WORK REQUEST:
With the pictures left out, print exactly the lines below that run from the one containing "mejor que los que habían sido alimentados con" through the one containing "su primenjeni.".

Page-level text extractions
_____

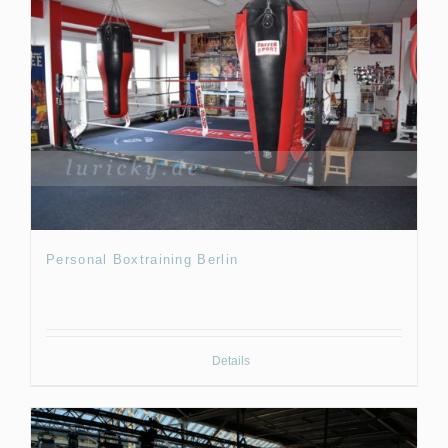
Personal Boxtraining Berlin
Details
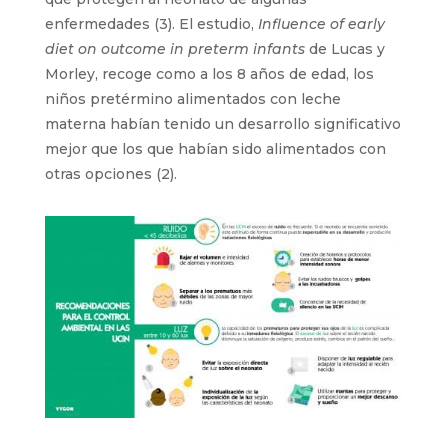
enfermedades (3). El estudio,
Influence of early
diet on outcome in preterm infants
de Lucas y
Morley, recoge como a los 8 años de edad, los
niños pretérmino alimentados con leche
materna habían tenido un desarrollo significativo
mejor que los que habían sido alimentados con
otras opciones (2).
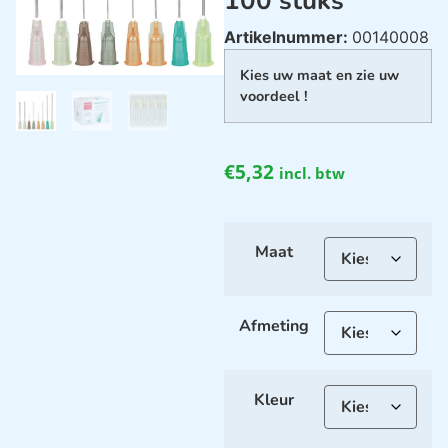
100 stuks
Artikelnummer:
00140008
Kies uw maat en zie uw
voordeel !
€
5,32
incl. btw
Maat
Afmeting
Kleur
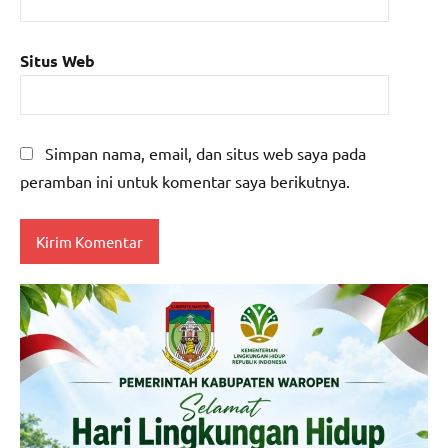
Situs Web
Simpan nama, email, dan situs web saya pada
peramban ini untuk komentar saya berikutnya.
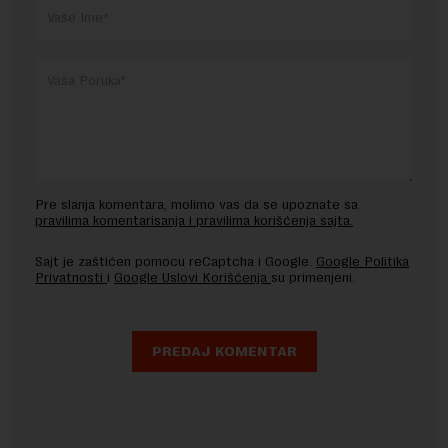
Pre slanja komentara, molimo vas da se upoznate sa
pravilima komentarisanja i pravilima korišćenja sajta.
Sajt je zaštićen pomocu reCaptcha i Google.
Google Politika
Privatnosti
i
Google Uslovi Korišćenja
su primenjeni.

_____

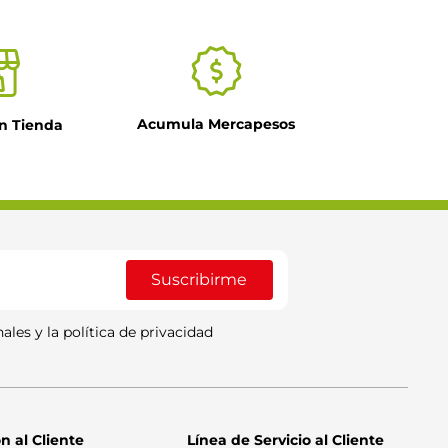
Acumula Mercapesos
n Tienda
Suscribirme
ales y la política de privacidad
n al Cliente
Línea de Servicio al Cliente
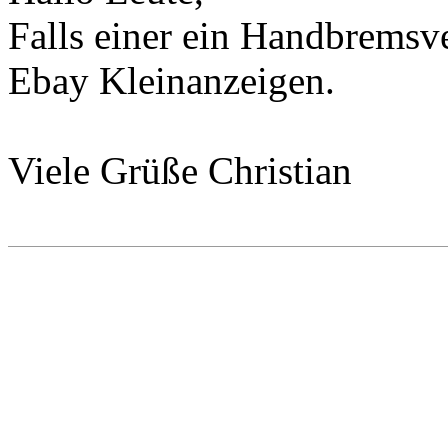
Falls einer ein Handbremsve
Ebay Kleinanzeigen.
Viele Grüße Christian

_____

WRITTEN SOLUTION:
mejor que los que habían sido alimentados con
otras opciones (2).
100 stuks
Artikelnummer:
00140008
Kies uw maat en zie uw
voordeel !
€
5,32
incl. btw
Maat
Afmeting
Kleur
Situs Web
Simpan nama, email, dan situs web saya pada
peramban ini untuk komentar saya berikutnya.
Pre slanja komentara, molimo vas da se upoznate sa
pravilima komentarisanja i pravilima korišćenja sajta.
Sajt je zaštićen pomocu reCaptcha i Google.
Google Politika
Privatnosti
i
Google Uslovi Korišćenja
su primenjeni.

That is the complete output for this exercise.